“Sembunyikanlah aku terhadap persepakatan orang jahat, terhadap kerusuhan orang-orang yang melakukan kejahatan, yang menajamkan lidahnya seperti pedang, yang membidikkan kata yang pahit seperti panah,” Mazmur 64:3-4
Di tengah-tengah kesesakan, Daud lagi-lagi menyanyikan sebuah syair. Syair di atas berisi tentang keresahan hati Daud di tengah gempuran orang fasik yang senantiasa bermain lidah dan menyakiti hatinya.
Sering kali kata-kata yang kedengaran baik ternyata mengandung racun yang mematikan. Amnon yang jatuh cinta pada Tamar, adik Absalom, berpura-pura sakit keras. Dengan menggunakan kata-kata yang bagus dia mendatangkan Tamar tetapi kemudian memerkosanya….Absalom kemudian membalas dengan kata-kata baik pula mengundang saudara-saudaranya di perayaan pengguntingan bulu domba untuk memancing kedatangan Amnon dengan tujuan membunuhnya. Bahkan Absalom kemudian menghasut rakyat selama bertahun-tahun dengan kata-kata manis untuk memengaruhi mereka dan menggoyahkan kerajaan Daud. Namun Daud tidak melawan walau sebenarnya dia sebagai raja memiliki lidah yang lebih berkuasa. Untuk menghindari adanya pertumpahan darah dia melarikan diri.

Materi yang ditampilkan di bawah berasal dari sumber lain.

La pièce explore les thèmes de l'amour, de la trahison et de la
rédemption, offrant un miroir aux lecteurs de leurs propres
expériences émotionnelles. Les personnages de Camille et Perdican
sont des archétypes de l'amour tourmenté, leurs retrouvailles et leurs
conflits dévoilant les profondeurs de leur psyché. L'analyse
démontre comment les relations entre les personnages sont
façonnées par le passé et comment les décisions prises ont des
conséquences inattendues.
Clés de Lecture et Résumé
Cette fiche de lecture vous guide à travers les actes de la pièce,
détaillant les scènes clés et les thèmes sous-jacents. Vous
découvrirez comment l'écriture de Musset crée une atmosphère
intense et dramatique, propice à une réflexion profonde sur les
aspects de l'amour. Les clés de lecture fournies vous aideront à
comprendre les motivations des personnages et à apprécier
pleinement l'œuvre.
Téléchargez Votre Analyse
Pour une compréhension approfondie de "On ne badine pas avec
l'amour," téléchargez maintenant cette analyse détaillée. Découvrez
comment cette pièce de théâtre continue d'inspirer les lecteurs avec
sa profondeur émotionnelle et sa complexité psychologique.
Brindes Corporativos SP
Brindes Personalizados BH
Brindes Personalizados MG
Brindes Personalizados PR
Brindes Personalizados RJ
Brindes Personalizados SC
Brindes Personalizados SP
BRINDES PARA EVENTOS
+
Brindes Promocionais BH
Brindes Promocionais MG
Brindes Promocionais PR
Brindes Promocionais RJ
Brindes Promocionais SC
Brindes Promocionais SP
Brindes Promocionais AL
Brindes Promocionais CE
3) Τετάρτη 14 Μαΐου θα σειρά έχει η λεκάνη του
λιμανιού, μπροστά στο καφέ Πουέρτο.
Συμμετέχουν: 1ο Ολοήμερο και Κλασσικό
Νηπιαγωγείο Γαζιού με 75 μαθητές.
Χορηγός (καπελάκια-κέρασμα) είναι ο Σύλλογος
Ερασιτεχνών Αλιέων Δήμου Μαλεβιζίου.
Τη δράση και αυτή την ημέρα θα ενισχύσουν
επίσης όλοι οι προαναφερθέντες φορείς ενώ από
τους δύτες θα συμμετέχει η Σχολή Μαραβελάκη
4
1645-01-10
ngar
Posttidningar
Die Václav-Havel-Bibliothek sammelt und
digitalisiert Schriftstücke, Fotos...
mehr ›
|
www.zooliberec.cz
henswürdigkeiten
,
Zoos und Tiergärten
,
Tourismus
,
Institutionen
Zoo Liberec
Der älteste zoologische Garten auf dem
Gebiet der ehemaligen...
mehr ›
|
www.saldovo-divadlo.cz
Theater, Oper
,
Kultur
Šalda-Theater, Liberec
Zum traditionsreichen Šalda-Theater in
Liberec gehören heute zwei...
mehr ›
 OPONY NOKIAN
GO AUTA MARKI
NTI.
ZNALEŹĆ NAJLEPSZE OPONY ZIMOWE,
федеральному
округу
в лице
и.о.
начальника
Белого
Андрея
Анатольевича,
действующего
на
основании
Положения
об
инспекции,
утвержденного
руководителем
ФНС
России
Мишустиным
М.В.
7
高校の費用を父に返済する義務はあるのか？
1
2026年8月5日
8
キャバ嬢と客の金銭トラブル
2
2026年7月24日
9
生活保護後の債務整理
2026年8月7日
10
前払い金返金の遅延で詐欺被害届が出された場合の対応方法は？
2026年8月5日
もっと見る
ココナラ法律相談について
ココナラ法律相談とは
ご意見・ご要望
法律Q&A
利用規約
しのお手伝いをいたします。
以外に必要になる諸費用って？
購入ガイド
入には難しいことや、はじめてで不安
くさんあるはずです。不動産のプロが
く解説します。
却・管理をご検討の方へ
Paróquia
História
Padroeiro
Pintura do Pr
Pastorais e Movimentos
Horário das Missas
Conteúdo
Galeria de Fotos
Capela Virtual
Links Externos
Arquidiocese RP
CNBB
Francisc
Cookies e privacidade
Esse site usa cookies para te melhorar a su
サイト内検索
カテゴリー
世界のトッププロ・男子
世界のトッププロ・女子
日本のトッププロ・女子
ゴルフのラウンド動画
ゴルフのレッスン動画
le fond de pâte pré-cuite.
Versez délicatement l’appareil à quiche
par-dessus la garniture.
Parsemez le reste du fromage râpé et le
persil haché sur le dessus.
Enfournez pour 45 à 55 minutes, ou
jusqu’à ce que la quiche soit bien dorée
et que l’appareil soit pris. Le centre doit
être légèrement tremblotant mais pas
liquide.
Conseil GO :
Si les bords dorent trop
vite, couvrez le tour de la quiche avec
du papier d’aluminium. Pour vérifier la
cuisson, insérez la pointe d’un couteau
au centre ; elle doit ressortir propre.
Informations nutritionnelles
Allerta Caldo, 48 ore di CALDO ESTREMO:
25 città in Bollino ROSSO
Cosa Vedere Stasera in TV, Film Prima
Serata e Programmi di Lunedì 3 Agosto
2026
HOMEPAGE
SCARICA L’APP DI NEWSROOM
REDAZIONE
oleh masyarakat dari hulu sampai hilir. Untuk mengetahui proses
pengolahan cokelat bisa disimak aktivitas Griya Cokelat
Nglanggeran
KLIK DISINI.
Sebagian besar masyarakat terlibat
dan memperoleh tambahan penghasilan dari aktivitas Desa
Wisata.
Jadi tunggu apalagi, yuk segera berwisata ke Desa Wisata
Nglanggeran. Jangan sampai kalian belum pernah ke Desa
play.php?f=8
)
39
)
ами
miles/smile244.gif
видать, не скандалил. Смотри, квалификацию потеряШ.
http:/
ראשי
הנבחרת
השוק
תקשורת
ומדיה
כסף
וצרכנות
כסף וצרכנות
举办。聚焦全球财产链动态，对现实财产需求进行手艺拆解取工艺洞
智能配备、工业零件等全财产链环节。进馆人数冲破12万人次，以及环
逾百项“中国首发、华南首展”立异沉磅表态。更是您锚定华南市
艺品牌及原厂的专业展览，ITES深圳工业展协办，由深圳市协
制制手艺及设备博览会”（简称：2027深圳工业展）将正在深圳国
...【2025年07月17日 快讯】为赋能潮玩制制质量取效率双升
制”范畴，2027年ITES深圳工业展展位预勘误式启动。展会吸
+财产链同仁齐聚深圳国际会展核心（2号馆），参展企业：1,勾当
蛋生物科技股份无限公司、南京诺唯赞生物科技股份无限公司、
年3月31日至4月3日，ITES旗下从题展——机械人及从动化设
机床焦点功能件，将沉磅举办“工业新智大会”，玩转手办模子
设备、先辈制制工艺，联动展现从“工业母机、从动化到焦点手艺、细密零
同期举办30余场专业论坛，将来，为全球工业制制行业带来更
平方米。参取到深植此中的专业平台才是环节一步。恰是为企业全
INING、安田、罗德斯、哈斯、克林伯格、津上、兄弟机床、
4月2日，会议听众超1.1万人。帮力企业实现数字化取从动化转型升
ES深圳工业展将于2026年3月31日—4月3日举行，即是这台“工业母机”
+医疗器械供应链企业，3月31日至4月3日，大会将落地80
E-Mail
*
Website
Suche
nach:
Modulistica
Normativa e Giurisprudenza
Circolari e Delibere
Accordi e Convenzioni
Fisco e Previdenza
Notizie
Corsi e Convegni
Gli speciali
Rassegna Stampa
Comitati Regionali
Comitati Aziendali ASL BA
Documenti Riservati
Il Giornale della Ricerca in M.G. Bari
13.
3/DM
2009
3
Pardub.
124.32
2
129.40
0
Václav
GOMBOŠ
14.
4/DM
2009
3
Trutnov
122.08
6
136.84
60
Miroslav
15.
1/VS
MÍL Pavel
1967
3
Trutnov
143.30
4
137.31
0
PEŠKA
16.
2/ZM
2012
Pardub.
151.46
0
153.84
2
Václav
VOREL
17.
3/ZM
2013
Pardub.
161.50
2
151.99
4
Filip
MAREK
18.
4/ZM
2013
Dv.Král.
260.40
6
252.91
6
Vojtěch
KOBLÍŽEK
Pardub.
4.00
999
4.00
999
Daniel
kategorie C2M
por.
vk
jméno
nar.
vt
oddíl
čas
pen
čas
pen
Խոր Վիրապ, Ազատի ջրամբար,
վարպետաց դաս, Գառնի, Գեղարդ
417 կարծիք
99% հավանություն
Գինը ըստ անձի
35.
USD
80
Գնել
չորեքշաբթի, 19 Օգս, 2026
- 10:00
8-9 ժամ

Daud berserah kepada Tuhan. Dia tahu bersilat lidah tidak akan membawa hasil baik seperti kata surat Yakobus bahwa lidah adalah sesuatu yang buas, yang tak terkuasai dan penuh racun yang mematikan.” (Yak. 3:8) Meskipun ia mempunyai wewenang untuk melawan, ia tidak mengecam lawannya. Ia hati-hati tidak menggunakan lidahnya untuk mengutuk tetapi untuk memuji Allah saja. Saat berkeluh kesah kepada Allah, dia menyerahkan semuanya kepada pembalasan Allah. “Ia membuat mereka tergelincir karena lidah mereka; setiap orang yang melihat mereka menggeleng kepala.” (Mzm. 64:8)
Saat menghadapi lidah dan perkataan seseorang yang menyakitkan, apa respons kita? Apakah kita akan membalasnya atau seperti Daud yang dengan segala kerendahan hati memasrahkan pergumulannya kepada Tuhan? Mari berserah! (Red.)